PS. Не забывайте также читать комментарии, они открываются, если кликнуть мышкой на номер стиха.

----------


## Правислав

Позвольте спросить, всех ли джив ожидает такая учесть после оставления тела?

----------


## Гокуланатх дас

Разумеется нет. Это описание только для джив в теле человека, которые своими "доблестными" деяниями заслужили свидание с ямадутами. Об этом свидетельствует "он испускает мочу и кал" - то есть джива выходит из тела через нижние центры.
Благочестивые и духовные люди оставляют тело по-другому.

----------


## Правислав

> Благочестивые и духовные люди оставляют тело по-другому.


По-другому, это как?

----------


## Правислав

И ещё вопрос, почему так однозначно разделяете людей на грешников и благочестивых? В  жизни я не наблюдаю такого строгого разграничения. У каждого имеются свои грехи, сильные и слабые стороны, и таких условно 90%, оставшиеся 10% делят тамагунщики и саттвичные люди по-ровну. Меня интересует, что происходит со среднестатистическим человеком, таким как я, например.)

----------


## Гокуланатх дас

По-другому - это значит что за ними приходят вишнудуты (если им пора уже домой) или представители высших планет, если им туда. Соответственно, джива при этом оставляет тела через верхние центры и страха не испытывает.

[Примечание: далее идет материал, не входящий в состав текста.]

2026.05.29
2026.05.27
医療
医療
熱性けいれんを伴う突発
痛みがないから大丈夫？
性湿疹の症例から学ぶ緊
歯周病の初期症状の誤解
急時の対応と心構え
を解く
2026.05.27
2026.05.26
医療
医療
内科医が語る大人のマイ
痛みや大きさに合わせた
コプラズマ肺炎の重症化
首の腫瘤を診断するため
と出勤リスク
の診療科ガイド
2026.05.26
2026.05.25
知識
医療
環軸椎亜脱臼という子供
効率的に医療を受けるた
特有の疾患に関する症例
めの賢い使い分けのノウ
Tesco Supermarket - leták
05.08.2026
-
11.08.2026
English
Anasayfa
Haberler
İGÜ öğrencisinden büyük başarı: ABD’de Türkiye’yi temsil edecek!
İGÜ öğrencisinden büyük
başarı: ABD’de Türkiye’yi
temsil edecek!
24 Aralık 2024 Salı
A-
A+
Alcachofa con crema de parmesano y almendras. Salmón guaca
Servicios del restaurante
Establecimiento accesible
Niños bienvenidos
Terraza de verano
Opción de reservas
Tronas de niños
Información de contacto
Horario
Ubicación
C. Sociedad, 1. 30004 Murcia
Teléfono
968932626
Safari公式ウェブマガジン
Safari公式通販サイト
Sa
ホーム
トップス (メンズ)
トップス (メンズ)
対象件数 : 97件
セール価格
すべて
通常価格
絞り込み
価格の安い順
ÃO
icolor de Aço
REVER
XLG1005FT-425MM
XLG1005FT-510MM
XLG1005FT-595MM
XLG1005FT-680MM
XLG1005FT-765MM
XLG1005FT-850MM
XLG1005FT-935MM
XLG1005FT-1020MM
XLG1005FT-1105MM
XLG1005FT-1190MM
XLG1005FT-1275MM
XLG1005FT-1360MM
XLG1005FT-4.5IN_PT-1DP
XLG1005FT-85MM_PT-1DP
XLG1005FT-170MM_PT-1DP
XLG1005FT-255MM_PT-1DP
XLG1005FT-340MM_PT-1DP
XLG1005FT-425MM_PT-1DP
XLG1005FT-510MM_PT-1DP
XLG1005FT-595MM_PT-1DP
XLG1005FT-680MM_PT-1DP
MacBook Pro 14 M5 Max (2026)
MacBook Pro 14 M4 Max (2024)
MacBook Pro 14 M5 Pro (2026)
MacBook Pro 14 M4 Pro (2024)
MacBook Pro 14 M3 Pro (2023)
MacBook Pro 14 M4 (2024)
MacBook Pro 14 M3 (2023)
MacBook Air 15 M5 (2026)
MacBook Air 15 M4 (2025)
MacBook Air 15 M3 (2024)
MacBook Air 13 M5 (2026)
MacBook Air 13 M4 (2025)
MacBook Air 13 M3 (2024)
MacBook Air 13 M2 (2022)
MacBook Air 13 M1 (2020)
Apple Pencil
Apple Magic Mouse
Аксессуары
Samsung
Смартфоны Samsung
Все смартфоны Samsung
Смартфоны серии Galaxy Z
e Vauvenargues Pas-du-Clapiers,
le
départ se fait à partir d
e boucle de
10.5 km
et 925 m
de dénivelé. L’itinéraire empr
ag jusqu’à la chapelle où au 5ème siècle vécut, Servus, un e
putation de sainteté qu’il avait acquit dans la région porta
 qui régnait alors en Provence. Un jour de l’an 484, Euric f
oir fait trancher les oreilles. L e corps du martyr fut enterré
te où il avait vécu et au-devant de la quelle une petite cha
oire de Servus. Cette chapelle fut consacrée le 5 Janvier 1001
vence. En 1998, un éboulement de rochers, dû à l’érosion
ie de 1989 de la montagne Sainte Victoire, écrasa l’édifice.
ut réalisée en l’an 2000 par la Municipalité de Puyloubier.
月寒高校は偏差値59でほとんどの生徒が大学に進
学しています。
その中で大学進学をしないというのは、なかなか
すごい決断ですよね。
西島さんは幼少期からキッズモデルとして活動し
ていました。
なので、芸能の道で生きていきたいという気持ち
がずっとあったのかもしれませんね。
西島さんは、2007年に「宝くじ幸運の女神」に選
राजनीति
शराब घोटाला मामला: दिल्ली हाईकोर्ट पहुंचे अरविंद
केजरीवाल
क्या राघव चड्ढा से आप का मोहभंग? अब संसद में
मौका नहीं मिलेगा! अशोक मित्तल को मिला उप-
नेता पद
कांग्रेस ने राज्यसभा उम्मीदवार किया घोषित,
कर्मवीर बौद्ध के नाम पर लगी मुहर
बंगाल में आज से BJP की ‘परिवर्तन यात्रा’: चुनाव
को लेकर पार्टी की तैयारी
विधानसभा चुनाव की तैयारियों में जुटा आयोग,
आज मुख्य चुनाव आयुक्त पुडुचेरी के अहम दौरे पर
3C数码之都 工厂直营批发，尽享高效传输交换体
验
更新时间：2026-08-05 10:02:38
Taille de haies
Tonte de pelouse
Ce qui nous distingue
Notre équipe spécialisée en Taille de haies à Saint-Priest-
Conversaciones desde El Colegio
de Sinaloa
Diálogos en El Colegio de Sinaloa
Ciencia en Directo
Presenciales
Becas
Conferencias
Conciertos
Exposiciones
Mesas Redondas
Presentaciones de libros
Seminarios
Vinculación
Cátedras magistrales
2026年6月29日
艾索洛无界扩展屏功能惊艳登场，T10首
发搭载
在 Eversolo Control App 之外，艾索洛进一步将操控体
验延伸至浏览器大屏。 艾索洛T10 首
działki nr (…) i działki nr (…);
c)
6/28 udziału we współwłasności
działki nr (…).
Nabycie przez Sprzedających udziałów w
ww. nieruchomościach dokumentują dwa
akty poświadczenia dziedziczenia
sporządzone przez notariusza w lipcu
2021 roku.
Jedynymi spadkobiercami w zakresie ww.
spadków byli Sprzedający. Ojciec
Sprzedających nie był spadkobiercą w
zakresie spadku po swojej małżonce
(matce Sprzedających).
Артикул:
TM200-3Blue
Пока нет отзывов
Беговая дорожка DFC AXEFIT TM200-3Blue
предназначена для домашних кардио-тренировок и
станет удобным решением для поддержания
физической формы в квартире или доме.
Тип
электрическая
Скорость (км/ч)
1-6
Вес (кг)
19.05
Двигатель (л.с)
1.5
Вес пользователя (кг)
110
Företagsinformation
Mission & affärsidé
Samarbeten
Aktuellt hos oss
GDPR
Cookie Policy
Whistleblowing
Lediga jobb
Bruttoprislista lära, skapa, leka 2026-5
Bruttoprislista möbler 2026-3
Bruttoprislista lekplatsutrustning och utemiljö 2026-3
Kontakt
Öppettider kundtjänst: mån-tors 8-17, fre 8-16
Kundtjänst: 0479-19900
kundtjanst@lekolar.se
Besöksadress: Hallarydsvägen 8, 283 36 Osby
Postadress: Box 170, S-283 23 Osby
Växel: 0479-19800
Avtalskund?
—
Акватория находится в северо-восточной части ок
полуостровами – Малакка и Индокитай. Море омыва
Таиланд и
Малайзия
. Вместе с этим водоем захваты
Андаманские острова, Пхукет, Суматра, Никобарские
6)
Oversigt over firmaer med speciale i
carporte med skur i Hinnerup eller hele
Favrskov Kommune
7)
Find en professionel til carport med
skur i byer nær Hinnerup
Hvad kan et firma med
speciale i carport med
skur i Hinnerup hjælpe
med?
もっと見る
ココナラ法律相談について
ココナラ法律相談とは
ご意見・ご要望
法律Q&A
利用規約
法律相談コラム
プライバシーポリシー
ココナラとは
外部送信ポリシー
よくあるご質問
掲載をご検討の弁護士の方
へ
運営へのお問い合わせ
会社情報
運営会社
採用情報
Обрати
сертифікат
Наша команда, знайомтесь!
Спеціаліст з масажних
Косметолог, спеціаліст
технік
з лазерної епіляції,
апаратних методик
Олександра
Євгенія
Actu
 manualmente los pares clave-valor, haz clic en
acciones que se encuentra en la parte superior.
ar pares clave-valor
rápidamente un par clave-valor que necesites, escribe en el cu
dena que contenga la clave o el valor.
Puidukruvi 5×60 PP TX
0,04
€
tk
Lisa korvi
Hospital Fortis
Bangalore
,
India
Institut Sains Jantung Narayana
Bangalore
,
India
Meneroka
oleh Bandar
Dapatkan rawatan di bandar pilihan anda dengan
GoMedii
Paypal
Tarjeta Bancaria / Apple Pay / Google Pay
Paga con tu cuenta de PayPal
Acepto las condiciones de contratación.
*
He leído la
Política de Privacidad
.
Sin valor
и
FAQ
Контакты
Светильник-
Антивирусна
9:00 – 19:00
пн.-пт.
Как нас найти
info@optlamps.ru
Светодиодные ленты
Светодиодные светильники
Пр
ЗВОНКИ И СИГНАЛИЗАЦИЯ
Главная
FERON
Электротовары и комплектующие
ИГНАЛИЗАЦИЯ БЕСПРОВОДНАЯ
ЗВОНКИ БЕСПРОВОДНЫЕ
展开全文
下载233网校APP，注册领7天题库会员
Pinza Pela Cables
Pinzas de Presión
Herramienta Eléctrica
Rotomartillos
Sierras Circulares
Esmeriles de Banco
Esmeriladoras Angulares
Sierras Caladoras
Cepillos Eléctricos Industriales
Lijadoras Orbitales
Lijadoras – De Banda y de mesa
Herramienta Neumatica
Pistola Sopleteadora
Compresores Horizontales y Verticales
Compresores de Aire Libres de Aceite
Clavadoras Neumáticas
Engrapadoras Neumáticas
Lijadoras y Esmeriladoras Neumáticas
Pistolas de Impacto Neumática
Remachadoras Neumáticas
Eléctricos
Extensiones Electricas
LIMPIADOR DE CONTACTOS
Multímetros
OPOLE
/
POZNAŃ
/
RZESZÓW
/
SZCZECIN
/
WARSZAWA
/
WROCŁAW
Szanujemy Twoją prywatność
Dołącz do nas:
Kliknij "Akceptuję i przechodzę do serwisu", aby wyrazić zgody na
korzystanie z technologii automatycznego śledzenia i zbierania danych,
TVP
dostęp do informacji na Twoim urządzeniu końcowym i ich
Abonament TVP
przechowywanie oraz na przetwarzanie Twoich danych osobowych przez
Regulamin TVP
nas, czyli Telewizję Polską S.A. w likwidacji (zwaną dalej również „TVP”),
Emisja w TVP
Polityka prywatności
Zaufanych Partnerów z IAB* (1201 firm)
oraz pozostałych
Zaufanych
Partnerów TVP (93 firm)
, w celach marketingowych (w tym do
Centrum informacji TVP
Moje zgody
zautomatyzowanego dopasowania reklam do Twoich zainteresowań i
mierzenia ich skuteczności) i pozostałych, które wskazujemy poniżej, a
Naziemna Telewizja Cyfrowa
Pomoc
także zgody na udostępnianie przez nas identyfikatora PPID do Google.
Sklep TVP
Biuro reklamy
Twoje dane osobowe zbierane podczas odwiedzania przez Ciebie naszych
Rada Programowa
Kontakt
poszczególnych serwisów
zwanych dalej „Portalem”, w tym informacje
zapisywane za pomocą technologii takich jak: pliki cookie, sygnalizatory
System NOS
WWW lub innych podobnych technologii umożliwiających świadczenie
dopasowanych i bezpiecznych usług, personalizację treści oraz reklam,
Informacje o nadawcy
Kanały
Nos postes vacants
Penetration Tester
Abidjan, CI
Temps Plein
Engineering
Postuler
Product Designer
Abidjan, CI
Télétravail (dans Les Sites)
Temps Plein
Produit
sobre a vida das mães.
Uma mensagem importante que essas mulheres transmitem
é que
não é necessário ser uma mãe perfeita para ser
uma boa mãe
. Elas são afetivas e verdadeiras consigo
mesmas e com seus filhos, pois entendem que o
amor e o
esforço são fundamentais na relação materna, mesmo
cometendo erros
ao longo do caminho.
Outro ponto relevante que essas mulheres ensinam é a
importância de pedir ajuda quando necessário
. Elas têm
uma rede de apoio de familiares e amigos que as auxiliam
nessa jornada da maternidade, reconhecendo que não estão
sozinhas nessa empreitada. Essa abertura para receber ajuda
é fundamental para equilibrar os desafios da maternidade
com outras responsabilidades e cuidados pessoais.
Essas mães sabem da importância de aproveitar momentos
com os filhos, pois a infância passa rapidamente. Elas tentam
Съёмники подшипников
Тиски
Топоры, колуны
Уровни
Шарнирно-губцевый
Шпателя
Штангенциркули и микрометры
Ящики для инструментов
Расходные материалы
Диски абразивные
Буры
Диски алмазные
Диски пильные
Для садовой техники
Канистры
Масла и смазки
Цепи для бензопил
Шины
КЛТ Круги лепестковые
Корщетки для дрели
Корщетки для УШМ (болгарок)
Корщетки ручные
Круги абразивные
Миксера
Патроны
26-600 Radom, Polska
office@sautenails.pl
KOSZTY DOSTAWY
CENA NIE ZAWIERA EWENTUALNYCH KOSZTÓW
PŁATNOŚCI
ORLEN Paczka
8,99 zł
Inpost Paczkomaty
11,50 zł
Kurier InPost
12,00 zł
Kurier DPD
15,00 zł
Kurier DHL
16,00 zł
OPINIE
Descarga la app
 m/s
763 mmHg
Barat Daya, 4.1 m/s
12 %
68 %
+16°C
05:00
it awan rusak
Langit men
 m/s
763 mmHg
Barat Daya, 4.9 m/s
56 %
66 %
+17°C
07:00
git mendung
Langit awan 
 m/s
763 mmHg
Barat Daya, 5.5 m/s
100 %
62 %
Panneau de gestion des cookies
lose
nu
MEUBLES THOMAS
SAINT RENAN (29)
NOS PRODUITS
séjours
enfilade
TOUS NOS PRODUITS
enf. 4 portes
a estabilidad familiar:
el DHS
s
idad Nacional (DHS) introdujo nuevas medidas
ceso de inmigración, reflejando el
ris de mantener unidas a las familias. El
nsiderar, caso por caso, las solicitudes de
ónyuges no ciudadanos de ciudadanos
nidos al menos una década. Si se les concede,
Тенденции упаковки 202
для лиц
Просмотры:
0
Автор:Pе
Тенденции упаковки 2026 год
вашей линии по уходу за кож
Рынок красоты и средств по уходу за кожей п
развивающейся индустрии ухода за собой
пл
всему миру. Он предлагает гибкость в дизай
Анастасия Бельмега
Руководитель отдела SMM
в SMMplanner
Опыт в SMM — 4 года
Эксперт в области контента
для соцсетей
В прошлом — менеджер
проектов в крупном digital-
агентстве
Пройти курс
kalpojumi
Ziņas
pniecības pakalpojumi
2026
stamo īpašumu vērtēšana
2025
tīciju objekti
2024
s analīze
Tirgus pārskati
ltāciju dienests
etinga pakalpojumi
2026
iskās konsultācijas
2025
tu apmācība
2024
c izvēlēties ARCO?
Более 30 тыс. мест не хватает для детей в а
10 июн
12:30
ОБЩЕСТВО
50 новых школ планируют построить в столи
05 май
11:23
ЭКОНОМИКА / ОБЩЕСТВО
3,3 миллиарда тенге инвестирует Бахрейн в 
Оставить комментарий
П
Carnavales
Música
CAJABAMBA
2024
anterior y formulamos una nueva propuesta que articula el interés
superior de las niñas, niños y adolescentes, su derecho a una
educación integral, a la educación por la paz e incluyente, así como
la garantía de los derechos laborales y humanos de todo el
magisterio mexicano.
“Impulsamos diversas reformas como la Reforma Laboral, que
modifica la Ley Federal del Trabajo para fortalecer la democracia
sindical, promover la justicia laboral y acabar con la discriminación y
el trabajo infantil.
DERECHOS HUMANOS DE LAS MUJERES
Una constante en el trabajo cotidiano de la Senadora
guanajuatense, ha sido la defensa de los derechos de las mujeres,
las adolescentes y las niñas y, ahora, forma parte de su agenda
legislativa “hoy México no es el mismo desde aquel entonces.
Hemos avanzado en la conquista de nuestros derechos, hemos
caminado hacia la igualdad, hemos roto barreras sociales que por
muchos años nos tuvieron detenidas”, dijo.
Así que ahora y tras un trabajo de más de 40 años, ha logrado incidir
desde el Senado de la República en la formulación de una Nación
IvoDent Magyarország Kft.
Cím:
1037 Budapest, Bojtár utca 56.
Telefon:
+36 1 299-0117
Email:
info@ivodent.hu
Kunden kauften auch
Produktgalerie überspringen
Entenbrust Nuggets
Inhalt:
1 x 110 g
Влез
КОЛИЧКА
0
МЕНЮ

Современный среднестатистический человек, с точки зрения законов природы, является негодяем. То, что для современной "культуры" норма (мясоедение, интоксикации, незаконный секс) - вовсе не норма для Ямараджа, ему без разницы, что это разрешено законами государства и поощряется оным. 
С другой стороны, я тоже не уверен, что вот так вот сразу в ад... где-то слышал, что процесс постепенный, сначала из "цивилизованного" человека он попадает в тело человека более низкого уровня - бомжа, дикаря и т.п., а потом уже и в животное (через ад).

----------


## Дмитрий Казиков

В знаменитой Ведической книге смерти, часть из Гаруды-пураны,  есть главы описывающие судьбу не только грешников.

----------


## Правислав

Перечитал книгу мёртвых. Нашёл один абзац про "небесное царство", куда попадают благочестивые люди и прибывают там несколько веков до нового воплощения. Вопрос не раскрыт. Все люди делятся на благочестивых и грешников? Среднего варианта нет? Что такое "небесное царство"? Когда люди в состоянии клиническо смерти видят своих родственников, это ямадуты? Чем душа занимается после смерти между воплощениями и как узнаёт, что пора воплощаться? Изинит за большое количество вопросов. Но мне это интересно, т.к. до Голоки Вриндавана боюсь я не допрыгну.))

----------


## Правислав

В фильме "Веды и Единая Картина Мира" было сказано, что душа между воплощениями находится в бессознательном положении. Правильно ли я понял, что душа в "небесном царстве" находися в бессознательном состоянии? В чём смысл такого существования?

----------


## ЕвгенийК

> И ещё вопрос, почему так однозначно разделяете людей на грешников и благочестивых? 
> В  жизни я не наблюдаю такого строгого разграничения. У каждого имеются свои грехи, сильные и слабые 
> стороны, и таких условно 90%, оставшиеся 10% делят тамагунщики и саттвичные люди по-ровну. Меня интересует, 
> что происходит со среднестатистическим человеком, таким как я, например.)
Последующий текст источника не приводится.